“Das System kann rasch unter Stress geraten”

Am Dienstag letzter Woche haben wir die erheblichen Risiken aus dem weltweiten Derivatemarkt diskutiert. Doch damit nicht genug. In einem sehr lesenswerten Interview mit Finanzprofessorin Anat Admati mit der FINANZ und WIRTSCHAFT werden die immer noch erheblichen Risiken im Bankensystem in Erinnerung gerufen:

  • Das Finanzsystem kann auch heute rasch unter Stress geraten. (…) Klar ist aber, dass im globalen Finanzsystem massenweise schlechte Kredite lagern. Die nächste Krise kann daher aus einem Bereich kommen, an den wir derzeit gar nicht denken.“ – bto: zum Beispiel aus den Derivaten im Volumen von 600 Billionen US-Dollar.

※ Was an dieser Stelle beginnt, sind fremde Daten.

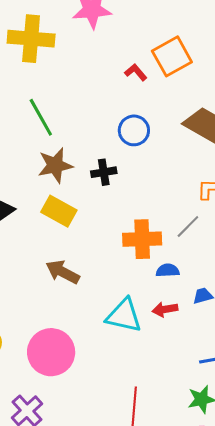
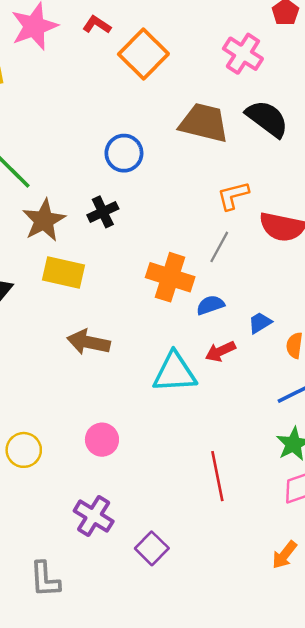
red L-shape: (136, 72) -> (97, 25), moved
orange cross: (142, 239) -> (170, 277), turned 36
pink circle: (51, 352) -> (102, 440), size x0.6

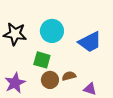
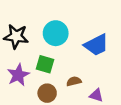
brown circle: (50, 80) -> (47, 93), moved
purple star: (15, 83) -> (18, 75), moved

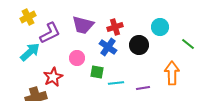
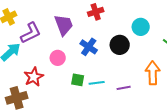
purple trapezoid: (83, 25) -> (64, 25), turned -125
red cross: (115, 27) -> (96, 12), moved
green square: (97, 72) -> (78, 80), moved

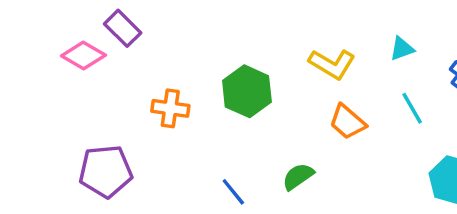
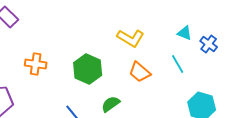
cyan triangle: (402, 49) -> (185, 33), moved, turned 42
green hexagon: (247, 91) -> (88, 69), moved

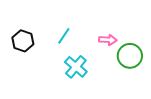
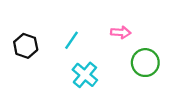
pink arrow: (108, 40) -> (121, 32), moved

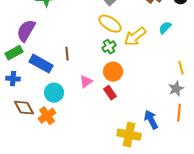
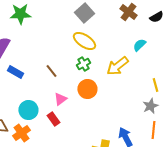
yellow arrow: (135, 37) -> (117, 66), moved
brown line: (67, 54) -> (51, 71), moved, turned -32
blue rectangle: (41, 64) -> (15, 72), moved, size x0.7
red rectangle: (110, 93) -> (53, 119), moved

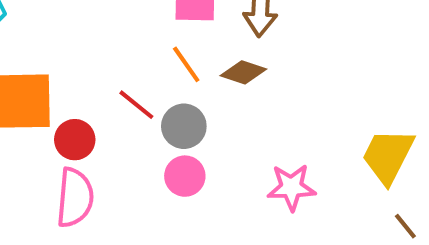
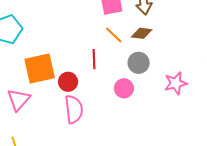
red line: (136, 105) -> (94, 59), turned 60
gray circle: (184, 126) -> (139, 63), moved

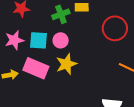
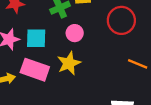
pink circle: (61, 40) -> (75, 33), moved

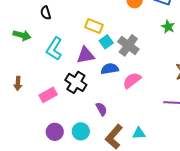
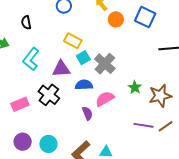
green star: (168, 27) -> (135, 87), moved
purple semicircle: (101, 109) -> (87, 113), moved

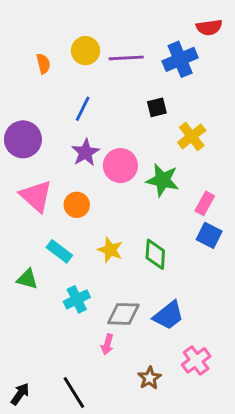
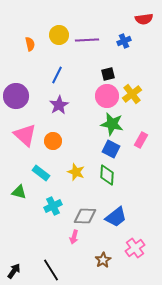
blue cross: (180, 59) -> (124, 41), size x0.6
pink circle: (120, 166) -> (107, 96), moved
blue square: (209, 235) -> (111, 149), moved

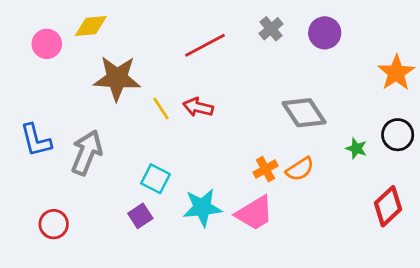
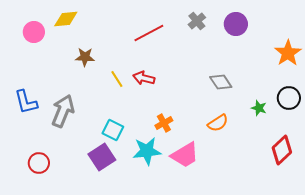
brown star: (117, 78) -> (85, 57), size x0.6
gray diamond: (304, 113) -> (221, 82), size x0.7
orange cross: (266, 169) -> (164, 123), moved
purple square: (140, 216) -> (102, 157), size x1.5

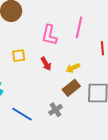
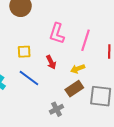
pink line: (79, 27) -> (85, 40), moved
blue line: (22, 114) -> (29, 78), moved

  • Möglich ist ein Schock aus China. Zudem gibt es erhebliche Risiken, was Cyberattacken betrifft. Die Banken wollen uns Glauben machen, dass sie gegen Hackerangriffe gewappnet sind. (…) Der Finanzsektor ist global vernetzt, weshalb es im Kampf gegen Internetverbrechen internationale Zusammenarbeit braucht.” – bto: Das ist aus meiner Sicht leider nicht abzusehen.
  • Weil das System so fragil und intransparent ist, braucht es wenig, um eine Krise auszulösen. Viele Banken sind nach wie vor schwer verschuldet, und es stehen enorme Volumen an Derivaten mit versteckten Verpflichtungen aus, die sich unter Stress schwierig entflechten lassen.“ – bto: wie am Dienstag gesehen.

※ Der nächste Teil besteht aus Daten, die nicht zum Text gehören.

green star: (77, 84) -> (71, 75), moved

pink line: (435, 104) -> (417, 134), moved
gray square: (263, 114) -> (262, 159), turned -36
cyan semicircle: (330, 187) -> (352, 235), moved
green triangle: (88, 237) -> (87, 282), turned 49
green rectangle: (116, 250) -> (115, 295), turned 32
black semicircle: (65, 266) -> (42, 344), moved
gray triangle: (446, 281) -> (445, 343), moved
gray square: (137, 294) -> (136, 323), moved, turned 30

  • Den Zahlen, die man uns präsentiert, traue ich nicht. (…) Das Gewichten von Risiken ist problematisch, weil die Banken sie mit internen Modellen, geschönten Kreditratings und Positionen außerhalb der Bilanz manipulieren können. Zudem werden Anreize verzerrt. In Europa etwa stuften die Regulatoren Kredite an Griechenland als risikolos ein.“ – bto: Deshalb kaufe ich keine Bankaktien.

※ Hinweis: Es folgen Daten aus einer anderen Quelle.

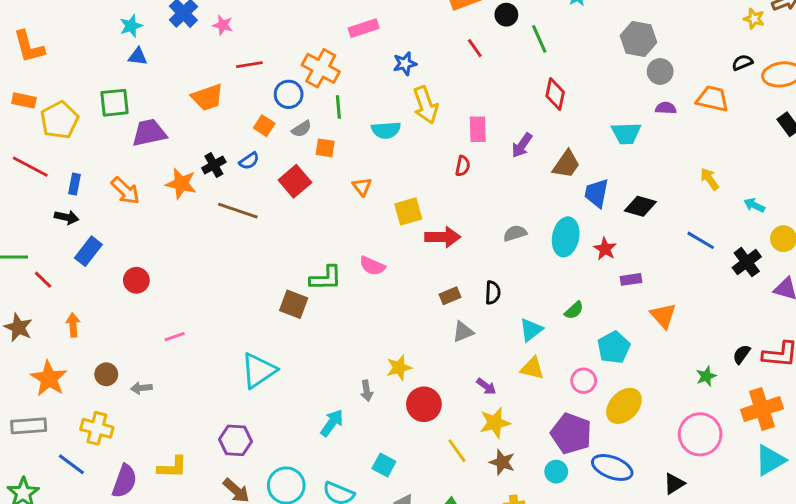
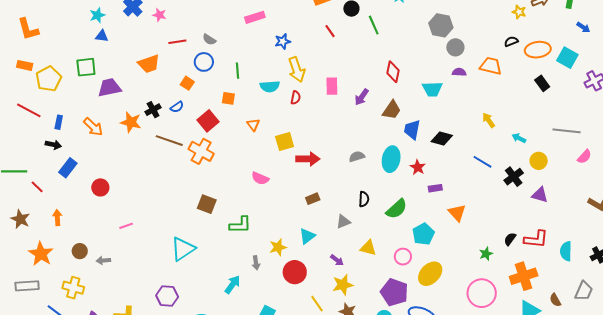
orange cross: (321, 68) -> (201, 151), moved
red diamond: (555, 94) -> (393, 72), moved
gray semicircle: (301, 129) -> (209, 40), moved, turned 64
red semicircle: (463, 166) -> (296, 98), moved
green L-shape: (326, 278) -> (240, 225), moved
black semicircle: (493, 293) -> (364, 199), moved
green semicircle: (574, 310) -> (397, 209), size x1.6
cyan triangle: (531, 330) -> (307, 236), moved
gray triangle: (463, 332) -> (343, 222), moved

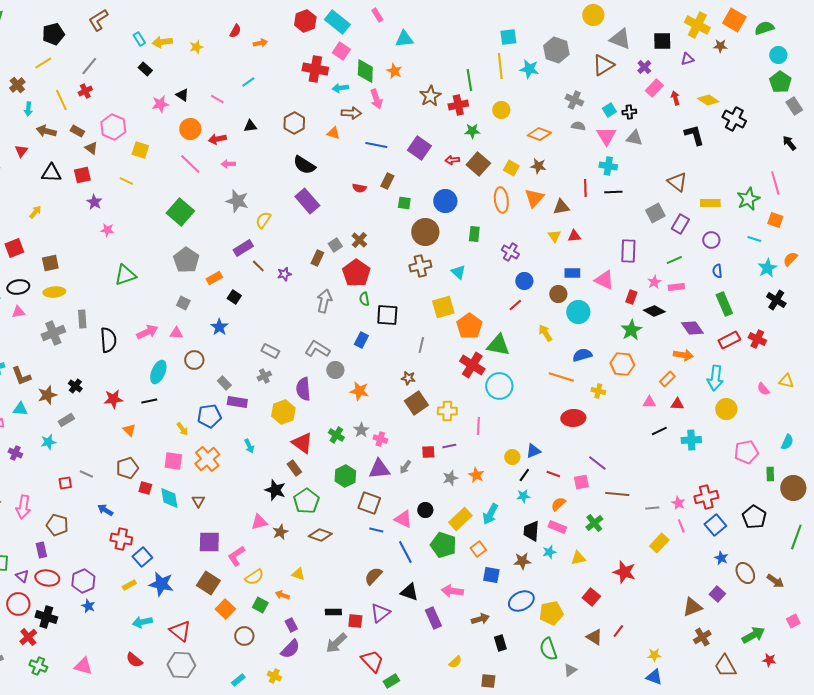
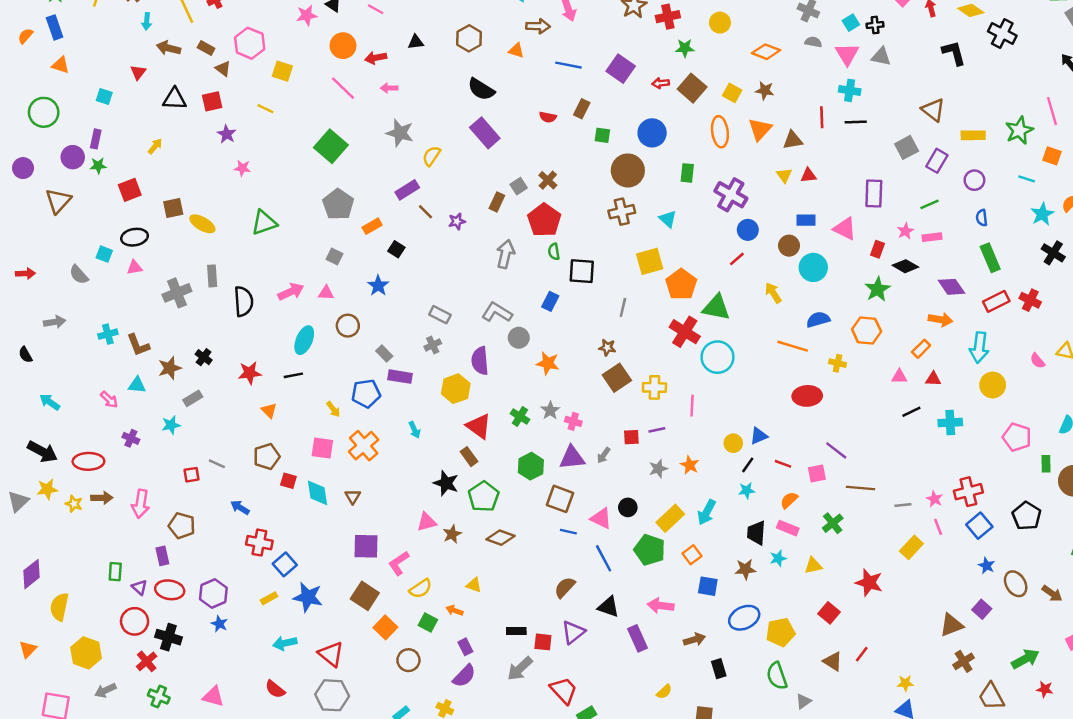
purple cross: (510, 252) -> (731, 195), size x1.5
yellow ellipse: (54, 292) -> (202, 224), moved, turned 35
pink pentagon: (746, 452) -> (1017, 437), turned 30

  • Wie viel Eigenkapital sollten Banken halten? 
(…) Ich denke an 20 % bis 30 %, was in den meisten anderen Branchen das Minimum ist. Dass sich die Banken so vehement gegen strengere Eigenkapitalauflagen wehren, ist ein Zeichen ihrer Schwäche. So verhalten sich typischerweise Zombie-Unternehmen, die sich am Rand des Konkurses bewegen oder bereits insolvent sind.“ – bto: BINGO. Zombies.
  • Auflagen zum Eigenkapital schreiben den Banken nicht vor, was sie mit ihrem Geld machen müssen. Sie bestimmen nur, wie groß der Anteil ihres Geschäfts sein darf, der fremdfinanziert ist. Wem sie Kredit geben, entscheiden sie selbst. Auch schütten sie Dividenden aus und sind in allen möglichen Bereichen aktiv.“ – bto: was auch das ZEW in seiner Studie kritisiert.
  • Genauso hat es weitreichende Konsequenzen, wenn eine Grossbank einen Unfall verursacht. Das gilt speziell für systemrelevante Institute wie J. Morgan oder Deutsche Bank, die rund um den Globus bedeutende Geschäfte unterhalten. Ihre exzessive Verschuldung exponiert uns alle Risiken und Kosten, die vollkommen unnötig sind.“ – bto: Ja, wo liegt der gesamtgesellschaftliche Nutzen?
  • Trotz Dodd-Frank rechnen Großbanken weiterhin damit, dass der Staat einspringt, wenn sie ins Wanken geraten und signifikanten Schaden in der Wirtschaft anrichten könnten.“ – bto: zu Recht! In Europa auch.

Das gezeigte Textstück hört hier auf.